Perhaps most exciting, Harris’s plan aims to close the “loopholes” which allow people convicted of domestic violence to get guns. (Why this is not already on the books is pretty baffling—and dangerous.) As of right now, if you were married to someone convicted of domestic violence, lived with them, or had a child with them, they can’t purchase a gun.
That makes sense, but it isn’t truly comprehensive. And that’s where the “loophole” comes in: if your abuser is your boyfriend, girlfriend, or other forms of significant other that don’t fall into the above categories, the current laws fail you. Semi-relatedly, this would also prevent people who have arrest warrants from obtaining guns.
Perhaps nothing sells her idea better than hearing Harris put it in her own words. Here’s what she said in New Hampshire on Monday:
"Upon being elected, I will give the United States Congress 100 days to get their act together and have the courage to pass reasonable gun safety laws and if they fail to do it, then I will take executive action and specifically what I would do is put in a requirement for anyone who sells more than five guns a year, they are required to do background checks when they sell those guns. I will require for any gun dealer that breaks the law, the ATF take their license."

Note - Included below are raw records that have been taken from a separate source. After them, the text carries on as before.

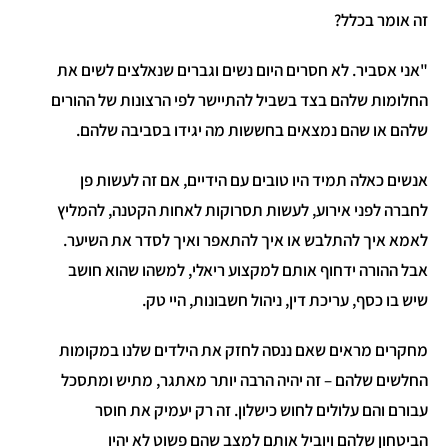
זה אומר בכלל?
"אני אסביר. לא חסרים היום נשים וגברים שנאלצים לשים את
החלומות שלהם בצד בשביל להתיישר לפי הרצונות של ההורים
שלהם או שהם נמצאים בחששות מה יגידו בסביבה שלהם.
אנשים כאלה תמיד היו טובים עם הידיים, אם זה לעשות פן
לחברה לפני אירוע, לעשות תסרוקות לאחות הקטנה, להמליץ
לאמא איך להתלבש או איך להתאפר ואיך לסדר את השיער.
אבל ההורה ידחוף אותם למקצוע ריאלי, למשהו שהוא חושב
שיש בו כסף, עריכת דין, ניהול חשבונות, היי טק.
מחקרים מראים שאם ננסה לחזק את הילדים שלנו במקומות
החלשים שלהם – זה יהיה הרבה יותר מאתגר, מתיש ומתסכל
עבורם והם עלולים לחוש כישלון. זה רק יעמיק את חוסר
הביטחון שלהם ויוביל אותם למצב שהם פשוט לא יהיו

Additional plan details, as reported by Bloomberg, include reinstating an “assault weapons” ban that was in place for roughly a decade, from 1994 to 2004, making gun trafficking a federal offense, and banning people convicted of a federal hate crime from buying a firearm. She also wants to ban high-capacity ammunition clips.
To be clear: It’s horrifying that many (if not all) of these things are not already part of our gun safety laws. As reported by Bloomberg, the senator’s campaign has noted that her proposed executive actions wouldn’t come easily. Meaning: They’d probably face court challenges down the road. Their plan, as of now, would be to argue that the legal definitions the plan is hoping to change are open to interpretation.
You can check out the full stream below:
Harris and fellow Democrat Elizabeth Warren have now both released exciting, comprehensive proposals on issues people care about. Hopefully, the notably vague male candidates follow their lead.